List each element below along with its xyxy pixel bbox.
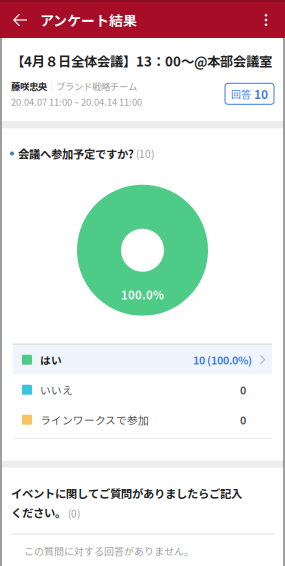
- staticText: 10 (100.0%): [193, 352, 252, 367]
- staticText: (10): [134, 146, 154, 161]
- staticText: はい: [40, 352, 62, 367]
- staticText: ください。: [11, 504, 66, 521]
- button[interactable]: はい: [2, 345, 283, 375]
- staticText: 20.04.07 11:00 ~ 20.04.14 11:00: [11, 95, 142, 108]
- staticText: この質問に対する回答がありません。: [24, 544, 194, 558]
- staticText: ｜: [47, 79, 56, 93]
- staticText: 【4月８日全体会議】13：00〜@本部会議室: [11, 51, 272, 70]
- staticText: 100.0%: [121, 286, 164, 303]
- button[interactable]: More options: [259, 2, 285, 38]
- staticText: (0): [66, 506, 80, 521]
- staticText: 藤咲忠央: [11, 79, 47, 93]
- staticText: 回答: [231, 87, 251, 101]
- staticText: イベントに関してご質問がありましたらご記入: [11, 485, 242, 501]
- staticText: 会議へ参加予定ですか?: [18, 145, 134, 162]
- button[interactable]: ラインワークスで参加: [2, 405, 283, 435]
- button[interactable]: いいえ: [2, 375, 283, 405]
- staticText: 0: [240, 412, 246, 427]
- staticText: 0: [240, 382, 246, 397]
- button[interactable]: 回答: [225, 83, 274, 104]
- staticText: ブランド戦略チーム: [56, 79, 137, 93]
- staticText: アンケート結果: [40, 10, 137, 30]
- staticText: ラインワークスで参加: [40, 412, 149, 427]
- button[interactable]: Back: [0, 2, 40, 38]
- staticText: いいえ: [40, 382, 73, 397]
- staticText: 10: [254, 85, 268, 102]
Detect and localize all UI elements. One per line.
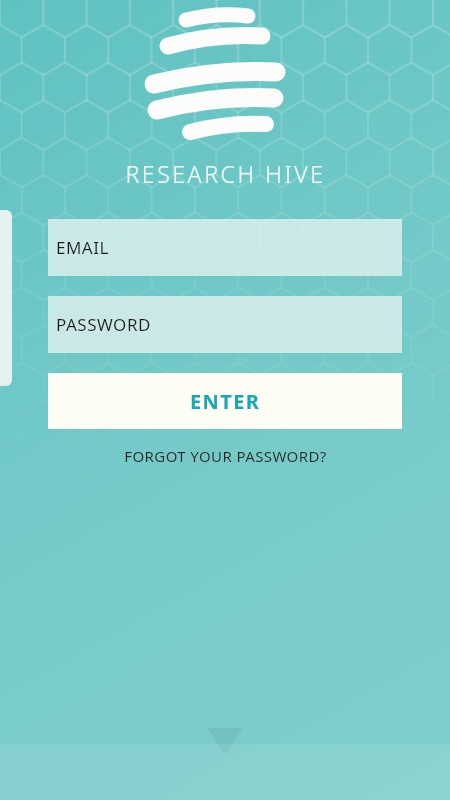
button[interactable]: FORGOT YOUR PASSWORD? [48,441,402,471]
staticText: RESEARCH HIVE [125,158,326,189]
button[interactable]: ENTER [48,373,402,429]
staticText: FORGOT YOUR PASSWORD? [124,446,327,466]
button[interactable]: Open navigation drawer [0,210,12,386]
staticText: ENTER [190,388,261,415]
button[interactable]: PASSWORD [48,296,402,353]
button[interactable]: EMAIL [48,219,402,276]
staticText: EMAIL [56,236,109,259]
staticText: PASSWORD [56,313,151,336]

- - -

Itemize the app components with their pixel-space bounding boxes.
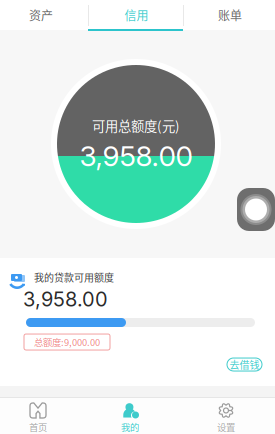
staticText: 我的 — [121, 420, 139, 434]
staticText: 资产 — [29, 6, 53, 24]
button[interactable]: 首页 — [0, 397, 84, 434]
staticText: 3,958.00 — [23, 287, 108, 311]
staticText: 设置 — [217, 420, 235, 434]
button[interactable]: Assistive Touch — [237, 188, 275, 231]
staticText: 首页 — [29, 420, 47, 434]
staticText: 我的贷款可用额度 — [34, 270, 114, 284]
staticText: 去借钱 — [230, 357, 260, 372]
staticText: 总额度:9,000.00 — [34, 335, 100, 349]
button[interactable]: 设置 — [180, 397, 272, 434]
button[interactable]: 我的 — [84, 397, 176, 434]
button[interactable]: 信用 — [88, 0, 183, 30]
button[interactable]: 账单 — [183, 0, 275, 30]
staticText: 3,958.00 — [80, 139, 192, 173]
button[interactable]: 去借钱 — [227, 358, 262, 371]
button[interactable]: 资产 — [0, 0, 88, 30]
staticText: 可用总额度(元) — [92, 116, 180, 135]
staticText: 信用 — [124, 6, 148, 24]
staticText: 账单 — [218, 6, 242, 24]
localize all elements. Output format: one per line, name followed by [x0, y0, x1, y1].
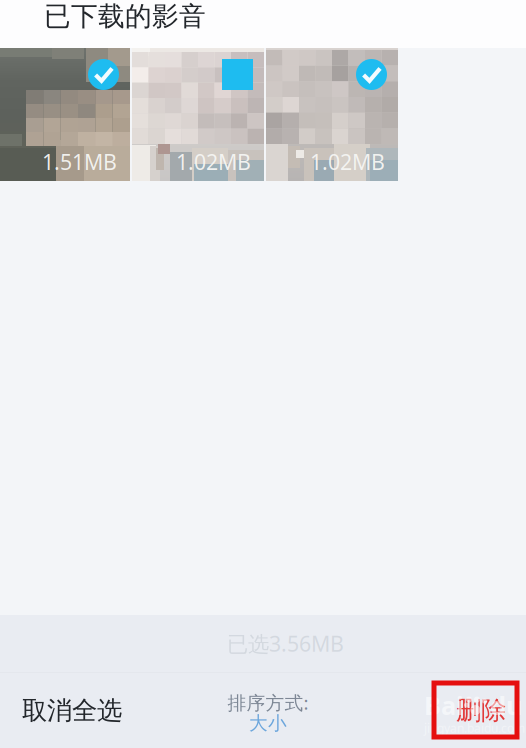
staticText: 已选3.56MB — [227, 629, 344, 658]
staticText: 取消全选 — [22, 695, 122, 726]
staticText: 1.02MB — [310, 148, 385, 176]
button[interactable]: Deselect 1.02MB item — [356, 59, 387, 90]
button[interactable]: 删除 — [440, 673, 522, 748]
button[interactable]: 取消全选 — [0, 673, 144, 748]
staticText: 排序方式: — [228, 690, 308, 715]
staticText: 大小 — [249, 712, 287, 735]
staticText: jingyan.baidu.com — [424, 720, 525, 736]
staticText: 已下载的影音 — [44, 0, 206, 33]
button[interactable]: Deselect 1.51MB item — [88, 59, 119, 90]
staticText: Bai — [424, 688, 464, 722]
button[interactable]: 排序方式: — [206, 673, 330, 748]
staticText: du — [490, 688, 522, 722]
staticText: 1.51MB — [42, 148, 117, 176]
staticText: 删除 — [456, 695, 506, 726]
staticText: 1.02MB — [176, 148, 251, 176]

- - -

### TASK TO CARRY OUT
Read the material above and copy out each line holding "pixel".

### YOUR SOLUTION
List each element below along with its xyxy pixel bbox.
Itemize the app components with their pixel-space bounding boxes.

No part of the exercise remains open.